Structure and Properties of High-Strength Low-Alloy Martensitic Steels with an Overequilibrium Nitrogen Content

• Published in: Russian metallurgy Metally Vol. 2023; no. 6; pp. 649 - 656
• Main Authors: Blinov, V. M., Antsyferova, M. V., Bannykh, I. O., Lukin, E. I., Bannykh, O. A., Seval’nev, G. S., Blinov, E. V., Samoilova, M. A., Chernenok, D. V., Ul’yanov, E. I., Dryzhinina, M. E., Mamykin, N. I., Nerutskaya, A. V.
• Format: Journal Article
• Language: English
• Published: Moscow Pleiades Publishing 01.06.2023; Springer Nature B.V
• Subjects: Alloying elements; Chemistry and Materials Science; Electroslag remelting; Heat treating; High strength low alloy steels; Impact strength; Manganese; Martensite; Martensitic stainless steels; Materials Science; Mechanical properties; Melting; Metallic Materials; Nitrogen; Retained austenite; Special Electrometallurgy; Thin films; Transformation temperature; Vacuum induction furnaces; heat treatment; austenite; nitrogen; mechanical properties; martensite
• ISSN: 0036-0295; 1555-6255; 1531-8648
• DOI: 10.1134/S0036029523060125

—The structure and mechanical properties of rods of low-alloy martensitic steels with an overequilibrium nitrogen content, which are melted in a vacuum induction furnace with subsequent electroslag remelting under nitrogen pressure and are manufactured by free forging, are studied.

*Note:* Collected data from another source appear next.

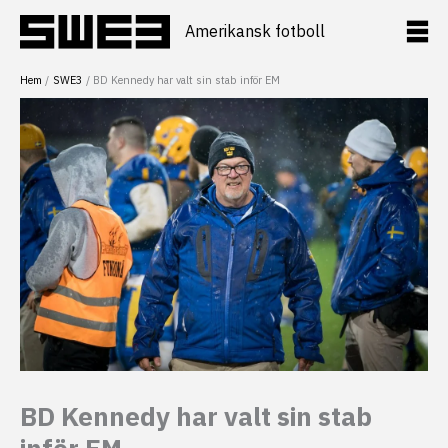
Hoppa
till
Amerikansk fotboll
innehåll
Hem
SWE3
BD Kennedy har valt sin stab inför EM
BD Kennedy har valt sin stab
inför EM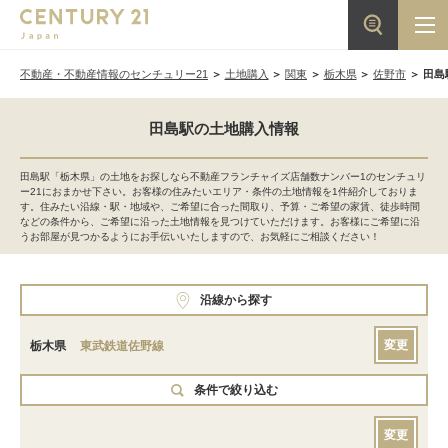
不動産・不動産情報のセンチュリー21
土地購入
関東
栃木県
佐野市
田島
田島駅の土地購入情報
田島駅「栃木県」の土地をお探しなら不動産フランチャイズ店舗数ナンバー1のセンチュリ
ー21におまかせ下さい。お客様の住みたいエリア・条件の土地情報を1件紹介しておりま
す。住みたい沿線・駅・地域や、ご希望に合った間取り、予算・ご希望の家賃、徒歩時間
などの条件から、ご希望に沿った土地情報を見つけていただけます。お客様にご希望に沿
うお部屋が見つかるようにお手伝いいたしますので、お気軽にご相談ください！
沿線から探す
変更
栃木県
東武鉄道佐野線
条件で絞り込む
変更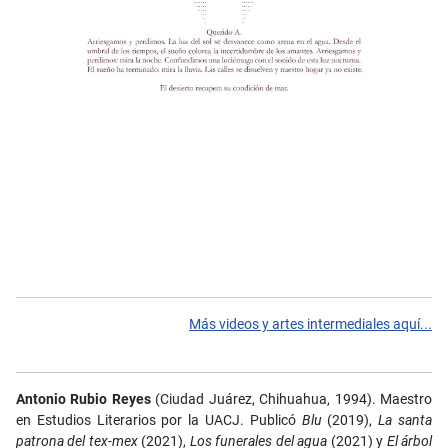
Más videos y artes intermediales aquí...
Antonio Rubio Reyes
(Ciudad Juárez, Chihuahua, 1994). Maestro
en Estudios Literarios por la UACJ. Publicó
Blu
(2019),
La santa
patrona del tex-mex
(2021),
Los funerales del agua
(2021) y
El árbol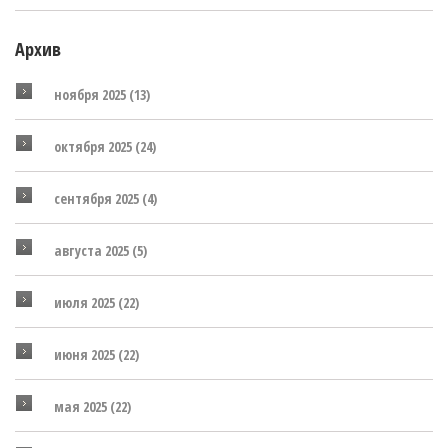
Архив
ноября 2025
(13)
октября 2025
(24)
сентября 2025
(4)
августа 2025
(5)
июля 2025
(22)
июня 2025
(22)
мая 2025
(22)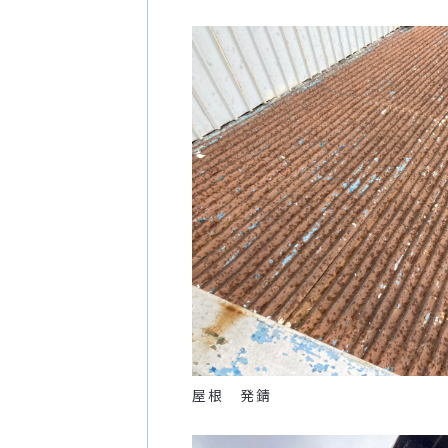
屋根 発錆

The distribution of alloying elements and the hardness along the rod length is found to be uniform. The α → γ transformation temperature on hearting, Ac 1 = 662°C and Ac 3 = 838°C, of the steels are determined by differential scanning calorimetry. The structure of these steels contains a small amount of disperse particles of manganese sulfides and vanadium nitrides. Quenching and low tempering of the steels are shown to lead to a good combination of a high strength (σ u  = 2150–2170 MPa, σ 0.2 = 1450–1480 MPa), ductility (δ = 12–14%, ψ = 35–40%), and impact toughness (KCU = 0.6–0.7 MJ/m 2 ) as a result of formation of a fine-grained structure consisting of 85–87% lath martensite and 13–15% retained austenite, thin layers of which are placed between martensite laths.